Tribunal Administratif de Paris — Décision N° TA75-2325792

jeudi 25 janvier 2024

JuridictionTribunal Administratif de Paris
SectionTribunal Administratif de Paris
N° DossierTA75-2325792
TypeDécision
Formation3e Section - 2e Chambre - OQTF 6 sem.
Avocat requérantDA COSTA

Texte intégral

Vu la procédure suivante :

Par une requête, enregistrée le 9 novembre 2023, M. B A, représenté par

Me Da Costa, demande au tribunal :

1°) de l'admettre au bénéfice de l'aide juridictionnelle provisoire ;

2°) d'annuler les arrêtés du 7 novembre 2023 par lesquels, d'une part, le préfet de police l'a obligé à quitter le territoire français, a fixé le pays de renvoi et lui a refusé un délai de départ volontaire et, d'autre part, a prononcé une interdiction de retour sur le territoire français pour une durée de deux ans ;

3°) d'enjoindre au préfet de police de procéder à l'effacement de son signalement aux fins de non-admission dans le système d'information Schengen (SIS) ;

4°) de mettre à la charge de l'Etat une somme de 2 000 euros à verser à Me Da Costa, son conseil, au titre de l'article 37 de la loi n° 91-647 du 10 juillet 1991 et de l'article L. 761-1 du code de justice administrative, sous réserve que ce conseil renonce à percevoir la part contributive de l'Etat allouée au titre de l'aide juridictionnelle, ou, si sa demande d'aide juridictionnelle devait être rejetée, de lui verser cette somme, sur le fondement de l'article L. 761- 1 du code de justice administrative.

M. A soutient que :

Sur la décision portant obligation de quitter le territoire français :

- elle est entachée d'insuffisance de motivation ;

- elle méconnaît les dispositions de l'article L. 423-23 du code de l'entrée et du séjour des étrangers et du droit d'asile ;

- elle méconnaît les stipulations de l'article 8 de la convention européenne de sauvegarde des droits de l'homme et des libertés fondamentales ;

- elle est entachée d'erreur manifeste d'appréciation des conséquences sur sa situation personnelle.

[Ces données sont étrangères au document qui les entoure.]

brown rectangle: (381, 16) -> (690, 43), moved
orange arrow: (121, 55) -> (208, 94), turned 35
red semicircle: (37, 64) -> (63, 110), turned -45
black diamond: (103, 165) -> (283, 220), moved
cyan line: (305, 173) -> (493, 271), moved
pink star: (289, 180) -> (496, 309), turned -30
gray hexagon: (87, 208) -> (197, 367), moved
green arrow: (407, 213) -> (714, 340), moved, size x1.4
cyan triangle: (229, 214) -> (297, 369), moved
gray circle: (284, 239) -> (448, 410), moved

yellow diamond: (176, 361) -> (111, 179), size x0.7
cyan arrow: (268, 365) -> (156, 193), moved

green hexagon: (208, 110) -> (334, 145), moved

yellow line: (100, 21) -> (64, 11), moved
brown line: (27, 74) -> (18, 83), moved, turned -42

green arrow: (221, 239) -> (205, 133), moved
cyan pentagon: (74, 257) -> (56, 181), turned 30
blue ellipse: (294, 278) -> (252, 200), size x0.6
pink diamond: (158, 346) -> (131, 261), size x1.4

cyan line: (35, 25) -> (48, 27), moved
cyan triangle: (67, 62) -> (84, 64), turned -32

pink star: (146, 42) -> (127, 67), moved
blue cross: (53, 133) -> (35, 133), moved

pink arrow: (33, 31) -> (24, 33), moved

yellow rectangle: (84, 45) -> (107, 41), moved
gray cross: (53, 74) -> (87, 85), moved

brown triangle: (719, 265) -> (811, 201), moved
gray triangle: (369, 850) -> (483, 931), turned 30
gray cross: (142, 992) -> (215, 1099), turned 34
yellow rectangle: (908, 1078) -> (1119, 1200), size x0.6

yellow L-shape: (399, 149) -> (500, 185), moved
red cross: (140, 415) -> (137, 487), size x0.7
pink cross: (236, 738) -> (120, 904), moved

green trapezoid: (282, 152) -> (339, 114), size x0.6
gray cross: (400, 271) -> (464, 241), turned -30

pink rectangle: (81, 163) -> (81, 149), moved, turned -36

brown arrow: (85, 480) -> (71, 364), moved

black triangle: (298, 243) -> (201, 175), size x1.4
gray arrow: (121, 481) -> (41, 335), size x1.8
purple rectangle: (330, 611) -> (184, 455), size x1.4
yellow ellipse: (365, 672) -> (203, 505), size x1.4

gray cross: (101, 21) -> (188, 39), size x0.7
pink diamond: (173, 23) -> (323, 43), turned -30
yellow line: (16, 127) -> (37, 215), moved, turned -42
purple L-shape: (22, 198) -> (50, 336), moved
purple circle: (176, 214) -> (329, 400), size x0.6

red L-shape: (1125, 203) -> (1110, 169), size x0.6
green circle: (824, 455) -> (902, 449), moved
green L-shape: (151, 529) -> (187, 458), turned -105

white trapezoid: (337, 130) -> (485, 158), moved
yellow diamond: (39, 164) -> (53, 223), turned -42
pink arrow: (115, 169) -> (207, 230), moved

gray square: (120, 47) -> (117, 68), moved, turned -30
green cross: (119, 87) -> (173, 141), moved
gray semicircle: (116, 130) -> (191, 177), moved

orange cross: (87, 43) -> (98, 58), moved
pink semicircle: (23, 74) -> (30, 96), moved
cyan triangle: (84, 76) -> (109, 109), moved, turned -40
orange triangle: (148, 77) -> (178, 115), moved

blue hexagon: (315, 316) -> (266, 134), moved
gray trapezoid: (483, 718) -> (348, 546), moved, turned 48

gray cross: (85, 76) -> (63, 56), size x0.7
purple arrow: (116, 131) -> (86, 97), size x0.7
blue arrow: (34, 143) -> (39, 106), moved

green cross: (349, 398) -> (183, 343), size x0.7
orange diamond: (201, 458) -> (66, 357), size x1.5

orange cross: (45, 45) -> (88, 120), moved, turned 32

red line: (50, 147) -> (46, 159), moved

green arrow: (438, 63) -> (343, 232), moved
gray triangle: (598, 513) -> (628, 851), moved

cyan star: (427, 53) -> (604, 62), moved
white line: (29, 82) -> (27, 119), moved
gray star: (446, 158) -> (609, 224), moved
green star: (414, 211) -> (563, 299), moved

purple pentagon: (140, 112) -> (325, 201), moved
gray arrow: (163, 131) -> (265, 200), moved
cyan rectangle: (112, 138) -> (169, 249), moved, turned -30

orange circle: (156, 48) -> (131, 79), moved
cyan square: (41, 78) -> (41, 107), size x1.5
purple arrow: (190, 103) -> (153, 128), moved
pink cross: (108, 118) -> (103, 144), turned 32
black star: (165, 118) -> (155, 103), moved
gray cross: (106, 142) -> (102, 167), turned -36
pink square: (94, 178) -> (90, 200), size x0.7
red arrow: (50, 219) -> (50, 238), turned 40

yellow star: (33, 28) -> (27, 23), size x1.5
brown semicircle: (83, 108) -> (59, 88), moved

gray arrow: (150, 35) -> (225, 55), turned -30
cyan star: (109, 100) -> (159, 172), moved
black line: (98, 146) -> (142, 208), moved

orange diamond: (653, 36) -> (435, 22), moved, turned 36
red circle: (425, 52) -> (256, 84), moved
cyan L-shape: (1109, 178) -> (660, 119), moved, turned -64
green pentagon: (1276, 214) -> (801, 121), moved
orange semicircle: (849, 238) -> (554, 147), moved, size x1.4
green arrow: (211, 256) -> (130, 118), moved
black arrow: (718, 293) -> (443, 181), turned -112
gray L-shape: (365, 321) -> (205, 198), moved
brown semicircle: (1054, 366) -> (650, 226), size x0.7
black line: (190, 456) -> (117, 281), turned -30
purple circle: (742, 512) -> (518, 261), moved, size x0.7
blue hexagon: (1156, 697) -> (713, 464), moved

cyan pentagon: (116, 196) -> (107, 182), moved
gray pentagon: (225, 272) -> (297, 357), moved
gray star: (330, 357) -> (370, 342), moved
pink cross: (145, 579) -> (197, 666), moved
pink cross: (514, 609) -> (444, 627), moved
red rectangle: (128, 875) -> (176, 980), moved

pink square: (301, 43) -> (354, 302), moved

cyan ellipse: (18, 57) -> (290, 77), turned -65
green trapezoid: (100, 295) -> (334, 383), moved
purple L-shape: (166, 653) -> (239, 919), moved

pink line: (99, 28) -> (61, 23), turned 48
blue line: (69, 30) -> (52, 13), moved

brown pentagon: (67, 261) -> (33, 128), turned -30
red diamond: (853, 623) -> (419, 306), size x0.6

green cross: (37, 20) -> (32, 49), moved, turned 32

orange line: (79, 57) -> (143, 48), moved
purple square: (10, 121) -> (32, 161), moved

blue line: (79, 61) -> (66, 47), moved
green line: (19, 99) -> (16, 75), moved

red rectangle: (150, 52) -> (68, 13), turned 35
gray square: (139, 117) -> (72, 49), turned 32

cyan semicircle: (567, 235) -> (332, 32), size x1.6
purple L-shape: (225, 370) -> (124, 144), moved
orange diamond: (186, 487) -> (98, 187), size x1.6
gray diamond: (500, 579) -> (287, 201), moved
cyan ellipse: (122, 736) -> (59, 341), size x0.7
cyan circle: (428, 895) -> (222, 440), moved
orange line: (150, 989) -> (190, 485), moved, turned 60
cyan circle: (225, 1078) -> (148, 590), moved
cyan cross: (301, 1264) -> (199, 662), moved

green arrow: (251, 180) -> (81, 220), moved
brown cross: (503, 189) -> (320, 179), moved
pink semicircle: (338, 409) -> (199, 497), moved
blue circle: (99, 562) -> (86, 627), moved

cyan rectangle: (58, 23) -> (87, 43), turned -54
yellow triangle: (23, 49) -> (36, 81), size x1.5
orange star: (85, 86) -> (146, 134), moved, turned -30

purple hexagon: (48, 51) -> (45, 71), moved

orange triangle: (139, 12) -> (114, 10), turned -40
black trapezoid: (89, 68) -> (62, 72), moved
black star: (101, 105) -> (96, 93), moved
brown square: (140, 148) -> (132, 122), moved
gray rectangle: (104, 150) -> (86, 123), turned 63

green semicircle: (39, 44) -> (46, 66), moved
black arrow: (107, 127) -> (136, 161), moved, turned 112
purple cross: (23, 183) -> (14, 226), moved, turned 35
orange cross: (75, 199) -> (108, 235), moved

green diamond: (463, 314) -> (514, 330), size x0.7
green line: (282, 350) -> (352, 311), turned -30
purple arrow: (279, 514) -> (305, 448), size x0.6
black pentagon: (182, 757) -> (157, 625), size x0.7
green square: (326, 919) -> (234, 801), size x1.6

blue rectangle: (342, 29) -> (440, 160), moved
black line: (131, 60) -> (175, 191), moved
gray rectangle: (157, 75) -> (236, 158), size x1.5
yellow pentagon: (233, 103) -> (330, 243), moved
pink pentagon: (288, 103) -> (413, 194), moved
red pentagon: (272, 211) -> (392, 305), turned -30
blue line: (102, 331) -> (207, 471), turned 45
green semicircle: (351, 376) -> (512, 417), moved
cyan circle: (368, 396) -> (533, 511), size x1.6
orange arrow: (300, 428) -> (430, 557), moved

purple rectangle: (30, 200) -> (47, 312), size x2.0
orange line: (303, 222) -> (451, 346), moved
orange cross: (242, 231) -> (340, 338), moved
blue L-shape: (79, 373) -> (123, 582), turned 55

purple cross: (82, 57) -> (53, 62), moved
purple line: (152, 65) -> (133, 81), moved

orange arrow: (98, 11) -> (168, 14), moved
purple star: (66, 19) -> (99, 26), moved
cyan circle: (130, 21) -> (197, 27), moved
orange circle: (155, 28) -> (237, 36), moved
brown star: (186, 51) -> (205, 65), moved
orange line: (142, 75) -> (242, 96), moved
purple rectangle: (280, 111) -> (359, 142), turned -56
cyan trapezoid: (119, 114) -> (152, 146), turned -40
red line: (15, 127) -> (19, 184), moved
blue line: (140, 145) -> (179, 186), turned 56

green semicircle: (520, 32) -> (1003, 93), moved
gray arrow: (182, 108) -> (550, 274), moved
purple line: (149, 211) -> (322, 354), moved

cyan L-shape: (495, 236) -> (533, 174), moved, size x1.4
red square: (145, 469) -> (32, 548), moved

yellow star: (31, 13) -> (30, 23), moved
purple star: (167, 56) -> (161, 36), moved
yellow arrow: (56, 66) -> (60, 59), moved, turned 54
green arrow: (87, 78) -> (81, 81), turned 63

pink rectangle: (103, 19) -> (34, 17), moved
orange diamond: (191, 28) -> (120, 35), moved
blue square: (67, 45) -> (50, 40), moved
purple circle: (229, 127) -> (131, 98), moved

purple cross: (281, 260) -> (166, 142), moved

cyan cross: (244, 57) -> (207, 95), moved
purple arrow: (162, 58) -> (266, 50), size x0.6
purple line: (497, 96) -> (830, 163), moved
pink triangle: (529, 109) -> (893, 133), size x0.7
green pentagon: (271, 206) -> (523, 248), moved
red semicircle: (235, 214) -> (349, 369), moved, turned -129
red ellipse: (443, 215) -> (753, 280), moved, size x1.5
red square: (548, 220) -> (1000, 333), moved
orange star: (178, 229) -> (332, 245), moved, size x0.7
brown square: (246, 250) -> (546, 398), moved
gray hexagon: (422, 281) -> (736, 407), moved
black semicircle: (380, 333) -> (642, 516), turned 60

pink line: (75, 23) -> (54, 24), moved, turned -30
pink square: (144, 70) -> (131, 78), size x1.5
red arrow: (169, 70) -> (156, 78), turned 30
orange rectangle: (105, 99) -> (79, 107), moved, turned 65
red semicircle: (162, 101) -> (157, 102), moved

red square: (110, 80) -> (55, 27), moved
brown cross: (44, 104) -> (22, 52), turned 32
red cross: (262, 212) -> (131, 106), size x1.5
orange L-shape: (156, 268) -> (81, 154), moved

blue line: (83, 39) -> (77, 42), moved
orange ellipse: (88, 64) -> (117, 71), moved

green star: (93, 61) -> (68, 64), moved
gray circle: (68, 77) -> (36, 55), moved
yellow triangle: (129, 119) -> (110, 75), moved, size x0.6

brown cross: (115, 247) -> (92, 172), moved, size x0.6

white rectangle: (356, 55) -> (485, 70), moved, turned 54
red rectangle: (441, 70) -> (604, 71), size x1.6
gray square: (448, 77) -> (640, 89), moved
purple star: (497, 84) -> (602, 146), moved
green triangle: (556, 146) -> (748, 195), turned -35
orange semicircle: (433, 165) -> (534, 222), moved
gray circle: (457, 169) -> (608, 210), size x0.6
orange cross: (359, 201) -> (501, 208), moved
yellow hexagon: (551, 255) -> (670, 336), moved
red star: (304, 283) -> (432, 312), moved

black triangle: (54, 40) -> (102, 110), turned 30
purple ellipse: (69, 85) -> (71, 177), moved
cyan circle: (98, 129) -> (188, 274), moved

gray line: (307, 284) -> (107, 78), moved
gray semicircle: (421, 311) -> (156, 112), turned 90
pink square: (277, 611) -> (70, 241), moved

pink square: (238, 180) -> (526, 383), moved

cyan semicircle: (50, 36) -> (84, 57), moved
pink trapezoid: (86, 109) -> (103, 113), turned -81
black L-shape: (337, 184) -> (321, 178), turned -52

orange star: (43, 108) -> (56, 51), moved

Sur la décision fixant le pays de destination :

- elle est illégale par voie d'exception d'illégalité de l'obligation de quitter le territoire français ;

- elle est entachée d'insuffisance de motivation ;

- elle est entachée d'erreur manifeste d'appréciation des conséquences sur sa situation personnelle.

Sur la décision portant interdiction de retour sur le territoire français :

- elle est entachée d'insuffisance de motivation ;

- elle méconnaît les dispositions des articles L. 612-6 et L. 612-7 du code de l'entrée et du séjour des étrangers et du droit d'asile.

Par un mémoire en défense, enregistré le 8 janvier 2024, le préfet de police, conclut au rejet de la requête.

Il soutient que les moyens soulevés par M. A ne sont pas fondés.

Vu les autres pièces du dossier.

Vu :

- la convention européenne de sauvegarde des droits de l'homme et des libertés fondamentales,

- la charte des droits fondamentaux de l'Union européenne,

- le code de l'entrée et du séjour des étrangers et du droit d'asile,

- le code des relations entre le public et l'administration,

- la loi n° 91-647 du 10 juillet 1991,

- le code de justice administrative.

Le président du tribunal a désigné Mme Guglielmetti en application de l'article R. 776-13-3 du code de justice administrative.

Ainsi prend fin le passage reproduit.